Do not expect a straight drop
Hunger does not drop in a straight line. Even after day three or four, there can still be moments when it flares up for a while. That is normal.

Why It Doesn’t Fully Disappear
Even on longer juice fasts — five, seven, or ten days — most people do not reach a point where hunger disappears completely.
What changes first is the urgency. Hunger feels lighter and less pushy. It is less likely to take over the hour.
Later in the fast, hunger is more likely to come in shorter waves instead of staying in your face all day. It is still there. It is just quieter.3
That matters because a lot of people expect hunger to disappear completely. It usually does not.
Why the Timing Shifts
The basic pattern stays much the same: early hunger, a harder day-two or day-three stretch, then a drop. What changes is when that easing starts.
Some people hit the peak earlier. Some hit it later. For some, the rough stretch hangs on into day four before it starts easing.
What you were eating before the fast can shift the timing. Sleep disruption in the first couple of days can do the same.4 High activity levels early on can stretch the hard part too. The overall pattern stays much the same, but the exact timing moves around.
First fasts can feel a bit harder to read because there is no baseline yet. Someone who has done it before may recognise the drop sooner simply because they know what the peak usually feels like.
What Most People Notice Next
Expect the first day to be uncomfortable but manageable. Expect days two and three to be harder, not easier. That is usually the peak.
Then expect hunger to start easing around day three or four. Not disappearing, but easing.
The roughest point is usually not the whole fast. It is just the roughest point.
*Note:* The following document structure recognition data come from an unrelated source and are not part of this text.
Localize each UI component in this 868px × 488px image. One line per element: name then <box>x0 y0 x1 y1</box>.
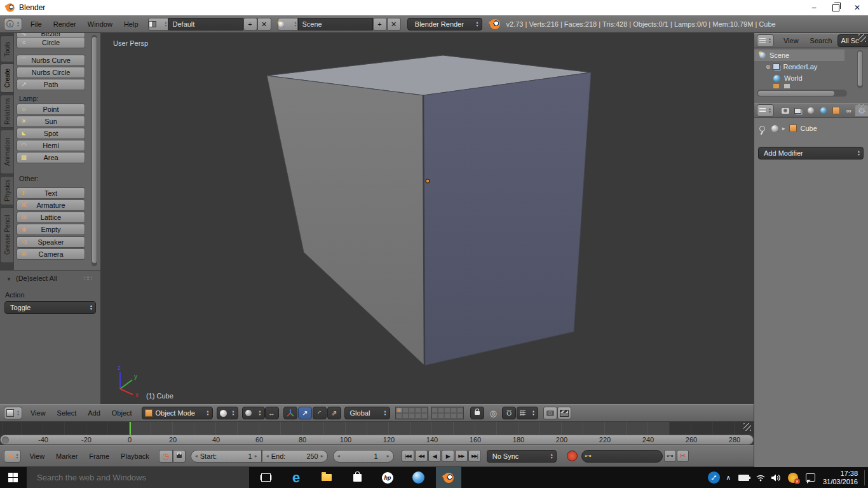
add-text-button[interactable]: F Text <box>17 187 85 199</box>
layer-cell[interactable] <box>444 413 451 419</box>
screen-layout-name[interactable]: Default <box>168 18 243 30</box>
hp-button[interactable]: hp <box>375 467 400 488</box>
browser-button[interactable] <box>405 467 431 488</box>
close-button[interactable]: ✕ <box>846 0 868 15</box>
opengl-render-image-button[interactable] <box>543 407 557 419</box>
editor-type-button[interactable]: ⓘ <box>4 18 22 30</box>
lock-to-scene-toggle[interactable] <box>470 407 484 419</box>
layer-cell[interactable] <box>415 407 421 413</box>
add-armature-button[interactable]: Ж Armature <box>17 200 85 211</box>
add-spot-lamp-button[interactable]: ◣ Spot <box>17 128 85 139</box>
add-area-lamp-button[interactable]: ▦ Area <box>17 152 85 163</box>
slider-left-arrow[interactable]: ◂ <box>195 453 198 459</box>
lock-frame-range-toggle[interactable] <box>173 450 186 463</box>
edge-button[interactable]: e <box>283 467 309 488</box>
screen-layout-icon-button[interactable] <box>148 18 168 30</box>
view3d-menu-view[interactable]: View <box>25 409 51 417</box>
show-desktop-button[interactable] <box>865 467 868 488</box>
view3d-editor-type-button[interactable] <box>4 407 22 419</box>
add-circle-button[interactable]: ○ Circle <box>17 37 85 48</box>
breadcrumb-object-name[interactable]: Cube <box>801 125 817 132</box>
task-view-button[interactable] <box>253 467 278 488</box>
add-speaker-button[interactable]: ◁) Speaker <box>17 236 85 248</box>
scene-icon-button[interactable] <box>278 18 298 30</box>
volume-icon[interactable] <box>771 473 782 482</box>
battery-icon[interactable] <box>738 475 749 481</box>
cube-right-face[interactable] <box>423 72 591 365</box>
menu-file[interactable]: File <box>25 20 48 28</box>
panel-drag-dots-icon[interactable]: ∷∷ <box>84 274 92 283</box>
outliner-hscrollbar[interactable] <box>757 90 847 97</box>
tab-tools[interactable]: Tools <box>0 36 13 62</box>
add-lattice-button[interactable]: ⊞ Lattice <box>17 212 85 223</box>
jump-to-start-button[interactable]: |◀◀ <box>402 450 414 462</box>
object-origin-dot[interactable] <box>426 179 430 183</box>
manipulate-center-points-toggle[interactable]: ↔ <box>265 407 279 419</box>
scene-name[interactable]: Scene <box>298 18 373 30</box>
play-button[interactable]: ▶ <box>442 450 454 462</box>
action-select[interactable]: Toggle <box>4 301 96 314</box>
tab-physics[interactable]: Physics <box>0 176 13 205</box>
layer-cell[interactable] <box>451 413 457 419</box>
timeline-menu-view[interactable]: View <box>24 452 50 460</box>
timeline-editor-type-button[interactable]: ◷ <box>4 450 21 463</box>
jump-to-end-button[interactable]: ▶▶| <box>468 450 481 462</box>
layer-cell[interactable] <box>451 407 457 413</box>
sync-mode-select[interactable]: No Sync <box>487 450 557 463</box>
add-hemi-lamp-button[interactable]: ◠ Hemi <box>17 140 85 151</box>
frame-end-field[interactable]: ◂ End: 250 ▸ <box>262 450 328 463</box>
layer-cell[interactable] <box>444 407 451 413</box>
add-camera-button[interactable]: ✇ Camera <box>17 248 85 260</box>
frame-start-field[interactable]: ◂ Start: 1 ▸ <box>191 450 262 463</box>
layer-cell[interactable] <box>421 413 428 419</box>
pivot-point-select[interactable] <box>242 407 265 419</box>
outliner-row-scene[interactable]: Scene <box>754 50 844 61</box>
properties-editor-type-button[interactable] <box>757 104 774 117</box>
layer-cell[interactable] <box>438 407 444 413</box>
layer-cell[interactable] <box>438 413 444 419</box>
layer-cell[interactable] <box>409 413 415 419</box>
view3d-menu-add[interactable]: Add <box>82 409 106 417</box>
slider-right-arrow[interactable]: ▸ <box>255 453 257 459</box>
taskbar-search-input[interactable] <box>27 467 249 488</box>
tray-app-icon[interactable]: ⊶ <box>708 471 720 484</box>
corner-resize-grip[interactable] <box>858 104 866 112</box>
start-button[interactable] <box>0 467 25 488</box>
outliner-menu-view[interactable]: View <box>778 37 804 44</box>
timeline-menu-marker[interactable]: Marker <box>50 452 83 460</box>
layer-cell[interactable] <box>457 407 463 413</box>
viewport-shading-select[interactable] <box>217 407 238 419</box>
corner-resize-grip[interactable] <box>743 423 751 431</box>
menu-window[interactable]: Window <box>82 20 118 28</box>
wifi-icon[interactable] <box>756 474 766 482</box>
layer-cell[interactable] <box>396 413 402 419</box>
menu-render[interactable]: Render <box>48 20 82 28</box>
layer-cell[interactable] <box>409 407 415 413</box>
next-keyframe-button[interactable]: ▶▶ <box>455 450 468 462</box>
action-center-icon[interactable] <box>806 473 815 482</box>
slider-right-arrow[interactable]: ▸ <box>387 453 390 459</box>
expand-icon[interactable]: ⊕ <box>766 64 771 70</box>
mode-select[interactable]: Object Mode <box>142 407 213 419</box>
outliner-vscrollbar-thumb[interactable] <box>858 51 862 86</box>
snap-element-select[interactable] <box>517 407 538 419</box>
outliner-hscrollbar-thumb[interactable] <box>758 91 834 96</box>
pin-icon[interactable] <box>759 126 765 132</box>
timeline-ruler[interactable]: -40-200204060801001201401601802002202402… <box>0 435 754 445</box>
delete-layout-button[interactable]: ✕ <box>257 18 271 30</box>
layer-cell[interactable] <box>421 407 428 413</box>
outliner-row-world[interactable]: World <box>754 72 803 84</box>
play-reverse-button[interactable]: ◀ <box>428 450 441 462</box>
layer-cell-active[interactable] <box>396 407 402 413</box>
tab-constraints[interactable]: ∞ <box>843 105 855 116</box>
menu-help[interactable]: Help <box>118 20 144 28</box>
outliner-menu-search[interactable]: Search <box>804 37 838 44</box>
tab-animation[interactable]: Animation <box>0 130 13 174</box>
add-modifier-select[interactable]: Add Modifier <box>758 147 864 159</box>
cube-object[interactable] <box>100 33 754 404</box>
translate-manipulator-button[interactable]: ↗ <box>298 407 312 419</box>
transform-orientation-select[interactable]: Global <box>344 407 390 419</box>
shelf-scrollbar[interactable] <box>92 35 97 266</box>
tray-expand-chevron[interactable]: ∧ <box>726 474 731 481</box>
outliner-row-renderlayer[interactable]: ⊕ RenderLay <box>754 61 817 72</box>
If the timing is clear but the hunger itself feels too hard to manage, read how to stop hunger during a juice fast. If you want the full first-week picture, read results and expectations.
Sources
1. Bhutani S, et al. “Improvements in coronary heart disease risk indicators by alternate-day fasting involve adipose tissue modulations.” Obesity. 2010.
2. Natalucci G, et al. “Spontaneous 24-h ghrelin secretion pattern in fasting subjects.” European Journal of Endocrinology. 2005.
3. Lowe MR, Butryn ML. “Hedonic hunger: A new dimension of appetite?” Physiology & Behavior. 2007.
4. Taheri S, et al. “Short sleep duration is associated with reduced leptin, elevated ghrelin, and increased body mass index.” PLOS Medicine. 2004.